## WORK INSTRUCTION:
From the line containing "nutzfahrzeuge.de/AD" through the last line below, copy every line exactly, leaving out the pictures.

Saved data entries
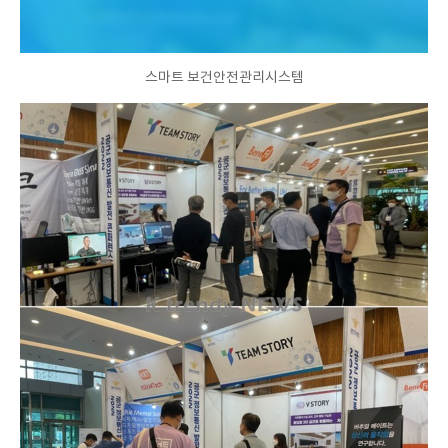
스마트 보건안전관리시스템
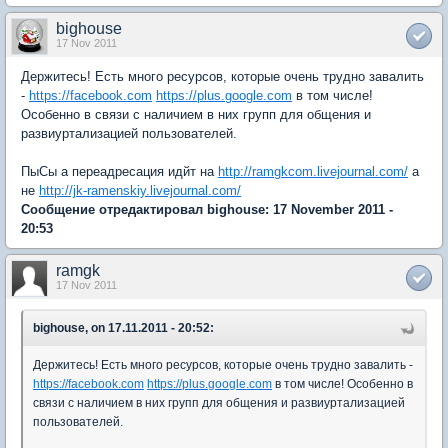
bighouse
17 Nov 2011
Держитесь! Есть много ресурсов, которые очень трудно завалить
-
https://facebook.com
https://plus.google.com
в том числе!
Особенно в связи с наличием в них групп для общения и
развиуртализацией пользователей.
ПыСы а переадресация идйт на
http://ramgkcom.livejournal.com/
а
не
http://jk-ramenskiy.livejournal.com/
Сообщение отредактировал bighouse: 17 November 2011 -
20:53
ramgk
17 Nov 2011
bighouse, on 17.11.2011 - 20:52:
Держитесь! Есть много ресурсов, которые очень трудно завалить -
https://facebook.com
https://plus.google.com
в том числе! Особенно в
связи с наличием в них групп для общения и развиуртализацией
пользователей.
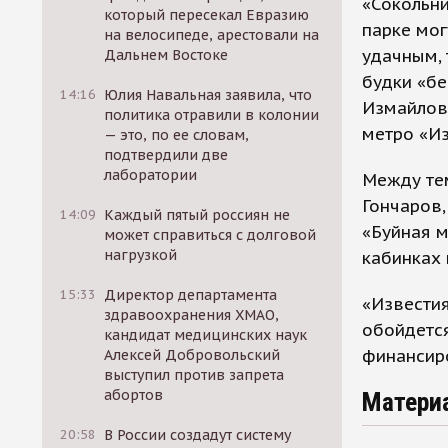
«Сокольни
который пересекал Евразию
парке мог
на велосипеде, арестовали на
удачным, 
Дальнем Востоке
будки «бе
14:16
Юлия Навальная заявила, что
Измайлов
политика отравили в колонии
метро «И
— это, по ее словам,
подтвердили две
лаборатории
Между тем
Гончаров,
14:09
Каждый пятый россиян не
«Буйная м
может справиться с долговой
нагрузкой
кабинках 
15:33
Директор департамента
«Известия
здравоохранения ХМАО,
обойдется
кандидат медицинских наук
финансир
Алексей Добровольский
выступил против запрета
абортов
Матери
20:58
В России создадут систему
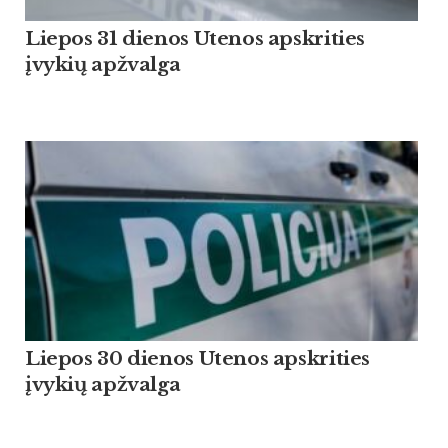
Liepos 31 dienos Utenos apskrities
įvykių apžvalga
Liepos 30 dienos Utenos apskrities
įvykių apžvalga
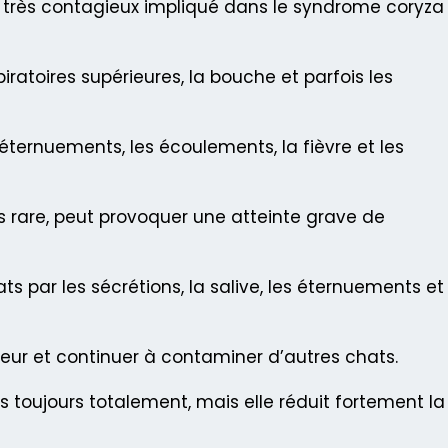
rus très contagieux impliqué dans le syndrome coryza
piratoires supérieures, la bouche et parfois les
éternuements, les écoulements, la fièvre et les
s rare, peut provoquer une atteinte grave de
ts par les sécrétions, la salive, les éternuements et
teur et continuer à contaminer d’autres chats.
 toujours totalement, mais elle réduit fortement la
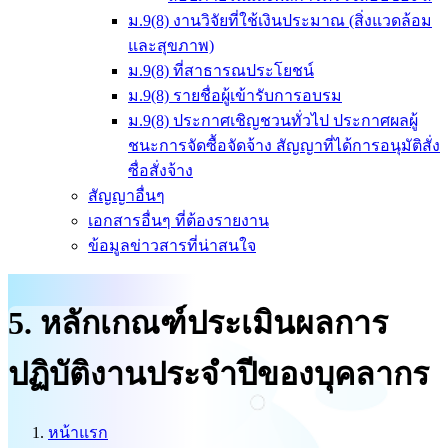
ม.9(8) งานวิจัยที่ใช้เงินประมาณ (สิ่งแวดล้อม
และสุขภาพ)
ม.9(8) ที่สาธารณประโยชน์
ม.9(8) รายชื่อผู้เข้ารับการอบรม
ม.9(8) ประกาศเชิญชวนทั่วไป ประกาศผลผู้
ชนะการจัดซื้อจัดจ้าง สัญญาที่ได้การอนุมัติสั่ง
ซื่อสั่งจ้าง
สัญญาอื่นๆ
เอกสารอื่นๆ ที่ต้องรายงาน
ข้อมูลข่าวสารที่น่าสนใจ
5. หลักเกณฑ์ประเมินผลการ
ปฏิบัติงานประจำปีของบุคลากร
หน้าแรก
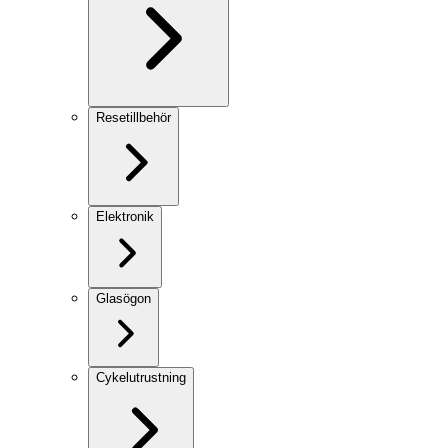
Resetillbehör
Elektronik
Glasögon
Cykelutrustning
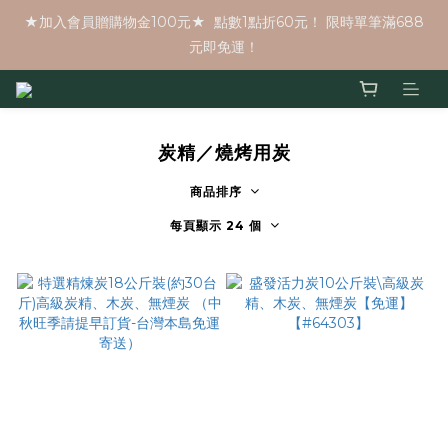
★加入會員贈購物金100元★  點數1點折60元！ 限時單筆滿688
元即免運！
炭精／燒烤用炭
商品排序
每頁顯示 24 個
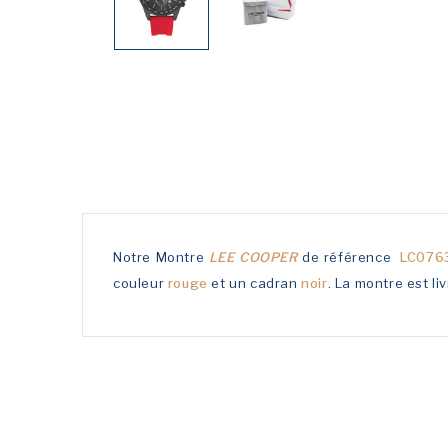
Notre Montre
LEE COOPER
de référence
LC076
couleur
rouge
et un cadran
noir
. La montre est li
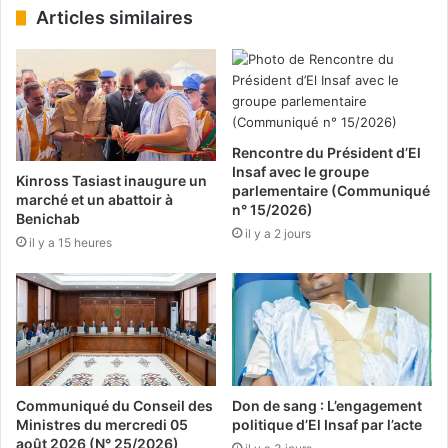
Articles similaires
Rencontre du Président d’El
Insaf avec le groupe
Kinross Tasiast inaugure un
parlementaire (Communiqué
marché et un abattoir à
n° 15/2026)
Benichab
il y a 2 jours
il y a 15 heures
Communiqué du Conseil des
Don de sang : L’engagement
Ministres du mercredi 05
politique d’El Insaf par l’acte
août 2026 (N° 25/2026)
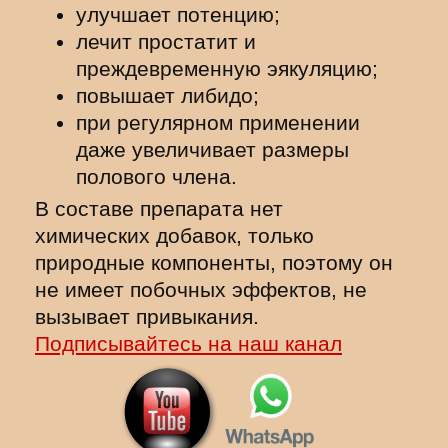
улучшает потенцию;
лечит простатит и
преждевременную эякуляцию;
повышает либидо;
при регулярном применении
даже увеличивает размеры
полового члена.
В составе препарата нет
химических добавок, только
природные компоненты, поэтому он
не имеет побочных эффектов, не
вызывает привыкания.
Подписывайтесь на наш канал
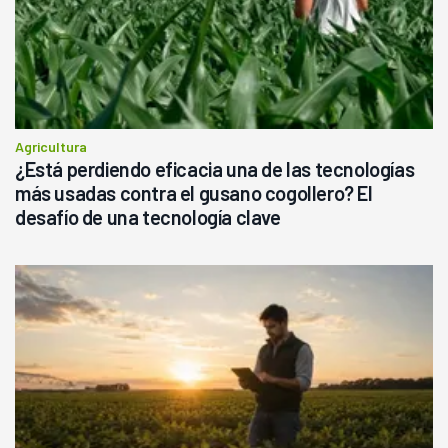
Agricultura
¿Está perdiendo eficacia una de las tecnologías
más usadas contra el gusano cogollero? El
desafío de una tecnología clave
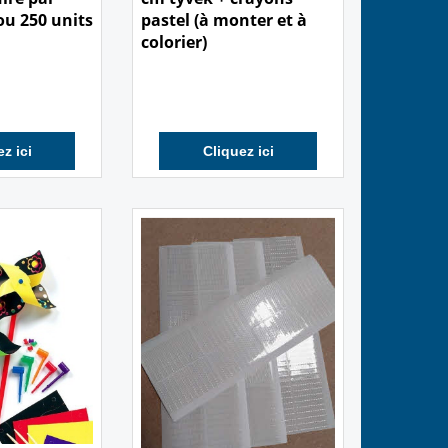
ou 250 units
pastel (à monter et à
colorier)
z ici
Cliquez ici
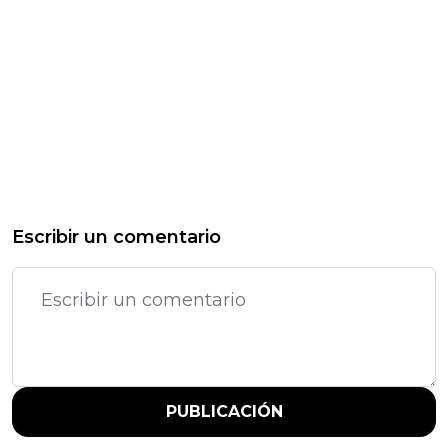
Escribir un comentario
PUBLICACIÓN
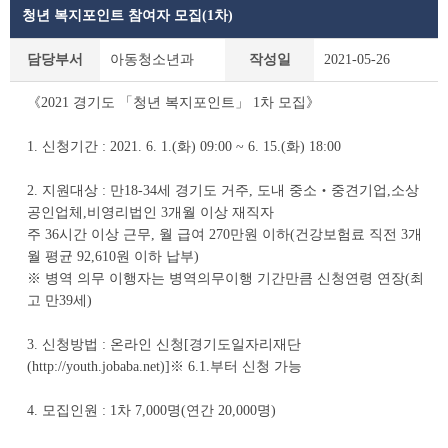
청년 복지포인트 참여자 모집(1차)
공
담당부서
아동청소년과
작성일
2021-05-26
지
사
《2021 경기도 「청년 복지포인트」 1차 모집》
항
상
1. 신청기간 : 2021. 6. 1.(화) 09:00 ~ 6. 15.(화) 18:00
세
조
회
2. 지원대상 : 만18-34세 경기도 거주, 도내 중소‧중견기업,소상
테
공인업체,비영리법인 3개월 이상 재직자
이
주 36시간 이상 근무, 월 급여 270만원 이하(건강보험료 직전 3개
블
월 평균 92,610원 이하 납부)
※ 병역 의무 이행자는 병역의무이행 기간만큼 신청연령 연장(최
고 만39세)
3. 신청방법 : 온라인 신청[경기도일자리재단
(http://youth.jobaba.net)]※ 6.1.부터 신청 가능
4. 모집인원 : 1차 7,000명(연간 20,000명)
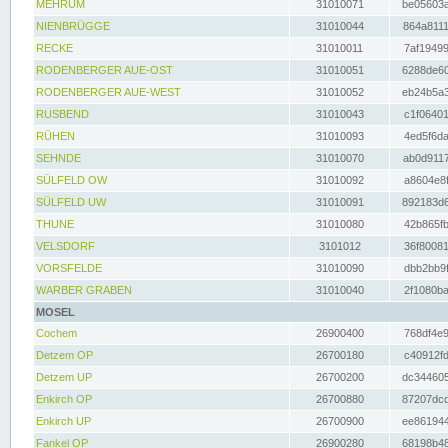
MEHRUM
31010071
be05603a
NIENBRÜGGE
31010044
864a8111
RECKE
31010011
7af19499
RODENBERGER AUE-OST
31010051
6288de60
RODENBERGER AUE-WEST
31010052
eb24b5a3
RUSBEND
31010043
c1f06401
RÜHEN
31010093
4ed5f6da
SEHNDE
31010070
ab0d9117
SÜLFELD OW
31010092
a8604e8f
SÜLFELD UW
31010091
892183d6
THUNE
31010080
42b865fb
VELSDORF
3101012
36f80081
VORSFELDE
31010090
dbb2bb9f
WARBER GRABEN
31010040
2f1080ba
MOSEL
Cochem
26900400
768df4e9
Detzem OP
26700180
c40912fd
Detzem UP
26700200
dc344605
Enkirch OP
26700880
87207dcd
Enkirch UP
26700900
ee861944
Fankel OP
26900280
68198b48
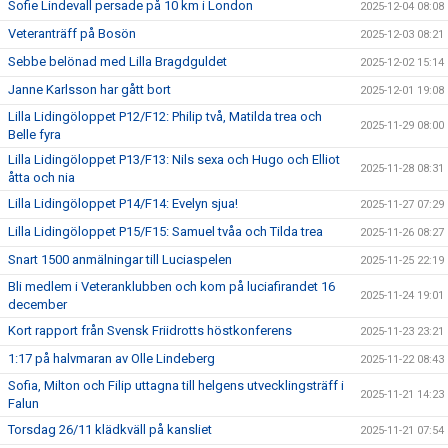
Sofie Lindevall persade på 10 km i London
2025-12-04 08:08
Veteranträff på Bosön
2025-12-03 08:21
Sebbe belönad med Lilla Bragdguldet
2025-12-02 15:14
Janne Karlsson har gått bort
2025-12-01 19:08
Lilla Lidingöloppet P12/F12: Philip två, Matilda trea och
2025-11-29 08:00
Belle fyra
Lilla Lidingöloppet P13/F13: Nils sexa och Hugo och Elliot
2025-11-28 08:31
åtta och nia
Lilla Lidingöloppet P14/F14: Evelyn sjua!
2025-11-27 07:29
Lilla Lidingöloppet P15/F15: Samuel tvåa och Tilda trea
2025-11-26 08:27
Snart 1500 anmälningar till Luciaspelen
2025-11-25 22:19
Bli medlem i Veteranklubben och kom på luciafirandet 16
2025-11-24 19:01
december
Kort rapport från Svensk Friidrotts höstkonferens
2025-11-23 23:21
1:17 på halvmaran av Olle Lindeberg
2025-11-22 08:43
Sofia, Milton och Filip uttagna till helgens utvecklingsträff i
2025-11-21 14:23
Falun
Torsdag 26/11 klädkväll på kansliet
2025-11-21 07:54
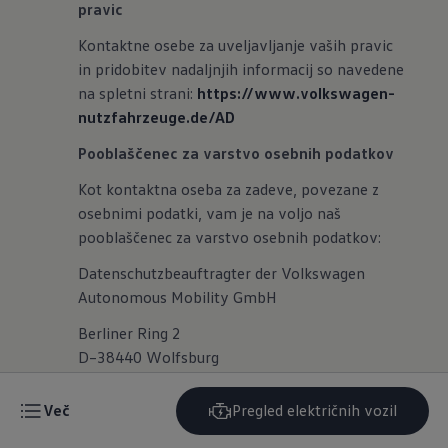
pravic
Kontaktne osebe za uveljavljanje vaših pravic
in pridobitev nadaljnjih informacij so navedene
na spletni strani:
https://www.volkswagen-
nutzfahrzeuge.de/AD
Pooblaščenec za varstvo osebnih podatkov
Kot kontaktna oseba za zadeve, povezane z
osebnimi podatki, vam je na voljo naš
pooblaščenec za varstvo osebnih podatkov:
Datenschutzbeauftragter der Volkswagen
Autonomous Mobility GmbH
Berliner Ring 2
D–38440 Wolfsburg
dataprivacy@volkswagen.de
Več
Pregled električnih vozil
Stanje: 14. 3. 2025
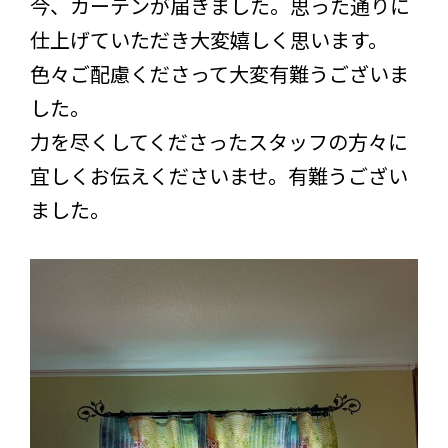
今、カーテンが届きました。思った通りに
仕上げていただき大変嬉しく思います。
色々ご配慮くださって大変有難うございま
した。
力を尽くしてくださったスタッフの方々に
宜しくお伝えくださいませ。有難うござい
ました。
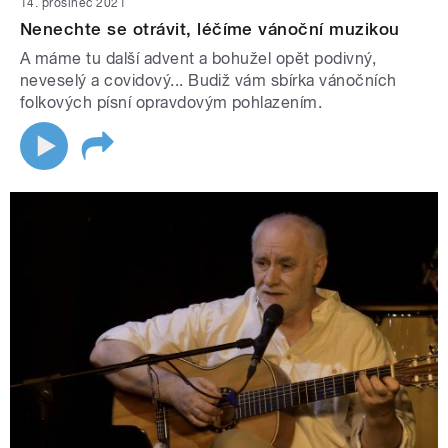
14. prosinec 2021
Nenechte se otrávit, léčíme vánoční muzikou
A máme tu další advent a bohužel opět podivný,
neveselý a covidový... Budiž vám sbírka vánočních
folkových písní opravdovým pohlazením.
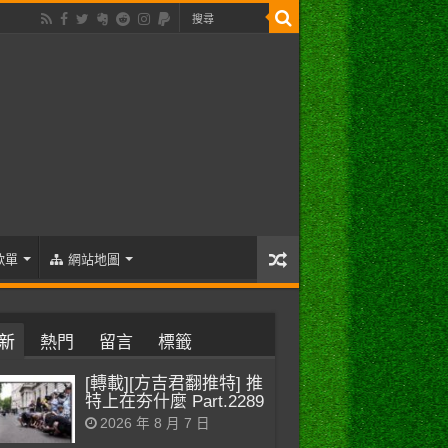
歌單
網站地圖
新
熱門
留言
標籤
[轉載][方吉君翻推特] 推
特上在夯什麼 Part.2289
2026 年 8 月 7 日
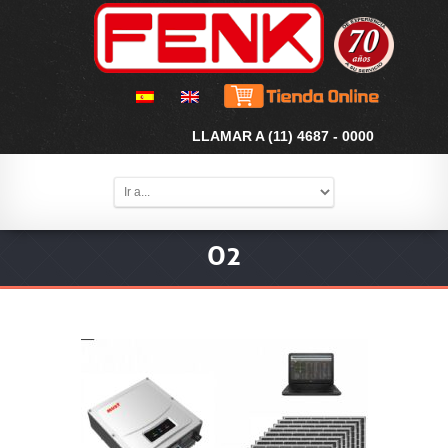
LLAMAR A (11) 4687 - 0000
O2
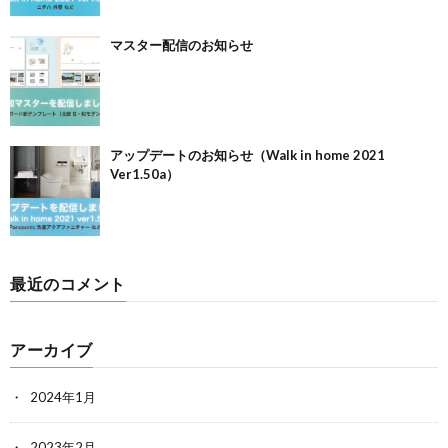
マスター配信のお知らせ
アップデートのお知らせ（Walk in home 2021
Ver1.50a）
最近のコメント
アーカイブ
2024年1月
2023年2月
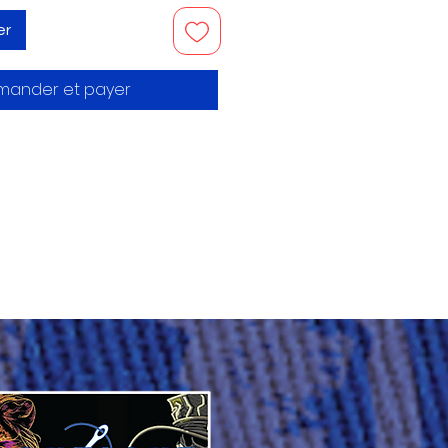
er
ander et payer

## PROBLEM SOLUTION:
nutzfahrzeuge.de/AD
Pooblaščenec za varstvo osebnih podatkov
Kot kontaktna oseba za zadeve, povezane z
osebnimi podatki, vam je na voljo naš
pooblaščenec za varstvo osebnih podatkov:
Datenschutzbeauftragter der Volkswagen
Autonomous Mobility GmbH
Berliner Ring 2
D–38440 Wolfsburg
dataprivacy@volkswagen.de
Več
Pregled električnih vozil
Stanje: 14. 3. 2025
今、カーテンが届きました。思った通りに
仕上げていただき大変嬉しく思います。
色々ご配慮くださって大変有難うございま
した。
力を尽くしてくださったスタッフの方々に
宜しくお伝えくださいませ。有難うござい
ました。
14. prosinec 2021
Nenechte se otrávit, léčíme vánoční muzikou
A máme tu další advent a bohužel opět podivný,
neveselý a covidový... Budiž vám sbírka vánočních
folkových písní opravdovým pohlazením.
歌單
網站地圖
新
熱門
留言
標籤
[轉載][方吉君翻推特] 推
特上在夯什麼 Part.2289
2026 年 8 月 7 日
LLAMAR A (11) 4687 - 0000
O2
マスター配信のお知らせ
アップデートのお知らせ（Walk in home 2021
Ver1.50a）
最近のコメント
アーカイブ
2024年1月
2023年2月
er
ander et payer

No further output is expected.